### Task description
The records below must be reproduced exactly. Strip out the pictures.

[Page images and extracted text]
....................

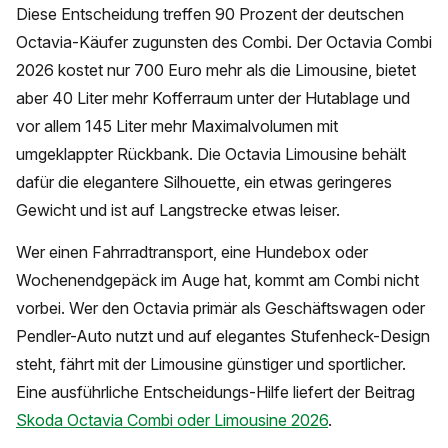
Diese Entscheidung treffen 90 Prozent der deutschen
Octavia-Käufer zugunsten des Combi. Der Octavia Combi
2026 kostet nur 700 Euro mehr als die Limousine, bietet
aber 40 Liter mehr Kofferraum unter der Hutablage und
vor allem 145 Liter mehr Maximalvolumen mit
umgeklappter Rückbank. Die Octavia Limousine behält
dafür die elegantere Silhouette, ein etwas geringeres
Gewicht und ist auf Langstrecke etwas leiser.
Wer einen Fahrradtransport, eine Hundebox oder
Wochenendgepäck im Auge hat, kommt am Combi nicht
vorbei. Wer den Octavia primär als Geschäftswagen oder
Pendler-Auto nutzt und auf elegantes Stufenheck-Design
steht, fährt mit der Limousine günstiger und sportlicher.
Eine ausführliche Entscheidungs-Hilfe liefert der Beitrag
Skoda Octavia Combi oder Limousine 2026
.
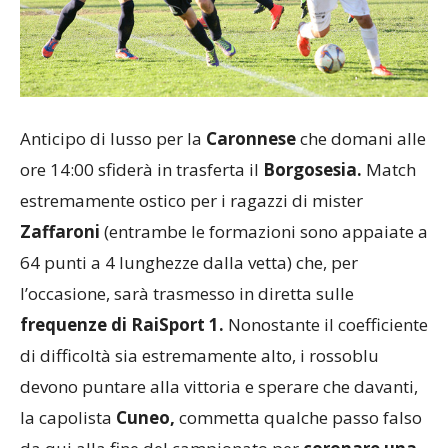
Anticipo di lusso per la
Caronnese
che domani alle
ore 14:00 sfiderà in trasferta il
Borgosesia.
Match
estremamente ostico per i ragazzi di mister
Zaffaroni
(entrambe le formazioni sono appaiate a
64 punti a 4 lunghezze dalla vetta) che, per
l’occasione, sarà trasmesso in diretta sulle
frequenze di RaiSport 1.
Nonostante il coefficiente
di difficoltà sia estremamente alto, i rossoblu
devono puntare alla vittoria e sperare che davanti,
la capolista
Cuneo,
commetta qualche passo falso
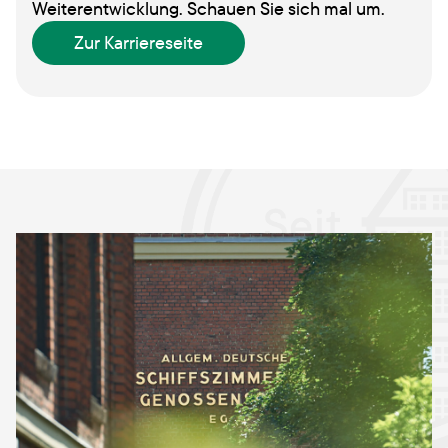
Weiterentwicklung. Schauen Sie sich mal um.
Zur Karriereseite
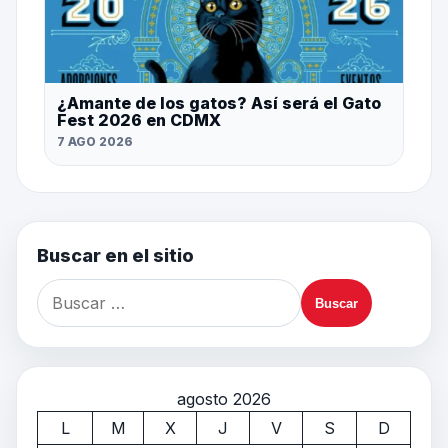
¿Amante de los gatos? Así será el Gato
Fest 2026 en CDMX
7 AGO 2026
Buscar en el sitio
agosto 2026
L
M
X
J
V
S
D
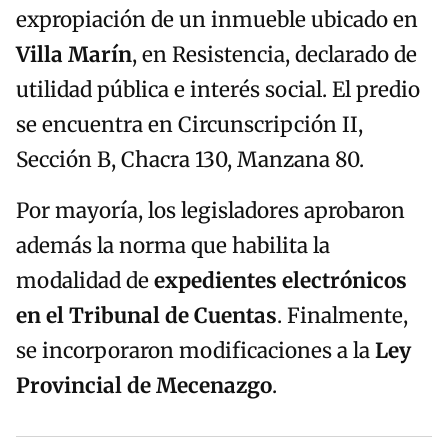
expropiación de un inmueble ubicado en
Villa Marín
, en Resistencia, declarado de
utilidad pública e interés social. El predio
se encuentra en Circunscripción II,
Sección B, Chacra 130, Manzana 80.
Por mayoría, los legisladores aprobaron
además la norma que habilita la
modalidad de
expedientes electrónicos
en el Tribunal de Cuentas
. Finalmente,
se incorporaron modificaciones a la
Ley
Provincial de Mecenazgo
.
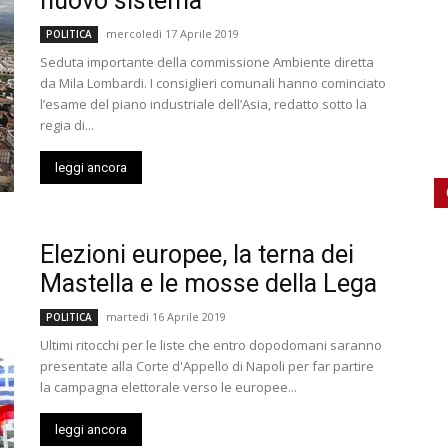
nuovo sistema
mercoledì 17 Aprile 2019
POLITICA
Seduta importante della commissione Ambiente diretta
da Mila Lombardi. I consiglieri comunali hanno cominciato
l’esame del piano industriale dell’Asia, redatto sotto la
regia di...
leggi ancora
Elezioni europee, la terna dei
Mastella e le mosse della Lega
martedì 16 Aprile 2019
POLITICA
Ultimi ritocchi per le liste che entro dopodomani saranno
presentate alla Corte d'Appello di Napoli per far partire
la campagna elettorale verso le europee...
leggi ancora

....................

### Answer
Diese Entscheidung treffen 90 Prozent der deutschen
Octavia-Käufer zugunsten des Combi. Der Octavia Combi
2026 kostet nur 700 Euro mehr als die Limousine, bietet
aber 40 Liter mehr Kofferraum unter der Hutablage und
vor allem 145 Liter mehr Maximalvolumen mit
umgeklappter Rückbank. Die Octavia Limousine behält
dafür die elegantere Silhouette, ein etwas geringeres
Gewicht und ist auf Langstrecke etwas leiser.
Wer einen Fahrradtransport, eine Hundebox oder
Wochenendgepäck im Auge hat, kommt am Combi nicht
vorbei. Wer den Octavia primär als Geschäftswagen oder
Pendler-Auto nutzt und auf elegantes Stufenheck-Design
steht, fährt mit der Limousine günstiger und sportlicher.
Eine ausführliche Entscheidungs-Hilfe liefert der Beitrag
Skoda Octavia Combi oder Limousine 2026
.
Anticipo di lusso per la
Caronnese
che domani alle
ore 14:00 sfiderà in trasferta il
Borgosesia.
Match
estremamente ostico per i ragazzi di mister
Zaffaroni
(entrambe le formazioni sono appaiate a
64 punti a 4 lunghezze dalla vetta) che, per
l’occasione, sarà trasmesso in diretta sulle
frequenze di RaiSport 1.
Nonostante il coefficiente
di difficoltà sia estremamente alto, i rossoblu
devono puntare alla vittoria e sperare che davanti,
la capolista
Cuneo,
commetta qualche passo falso
Weiterentwicklung. Schauen Sie sich mal um.
Zur Karriereseite
¿Amante de los gatos? Así será el Gato
Fest 2026 en CDMX
7 AGO 2026
Buscar en el sitio
agosto 2026
L
M
X
J
V
S
D
expropiación de un inmueble ubicado en
Villa Marín
, en Resistencia, declarado de
utilidad pública e interés social. El predio
se encuentra en Circunscripción II,
Sección B, Chacra 130, Manzana 80.
Por mayoría, los legisladores aprobaron
además la norma que habilita la
modalidad de
expedientes electrónicos
en el Tribunal de Cuentas
. Finalmente,
se incorporaron modificaciones a la
Ley
Provincial de Mecenazgo
.
nuovo sistema
mercoledì 17 Aprile 2019
POLITICA
Seduta importante della commissione Ambiente diretta
da Mila Lombardi. I consiglieri comunali hanno cominciato
l’esame del piano industriale dell’Asia, redatto sotto la
regia di...
leggi ancora
Elezioni europee, la terna dei
Mastella e le mosse della Lega
martedì 16 Aprile 2019
POLITICA
Ultimi ritocchi per le liste che entro dopodomani saranno
presentate alla Corte d'Appello di Napoli per far partire
la campagna elettorale verso le europee...
leggi ancora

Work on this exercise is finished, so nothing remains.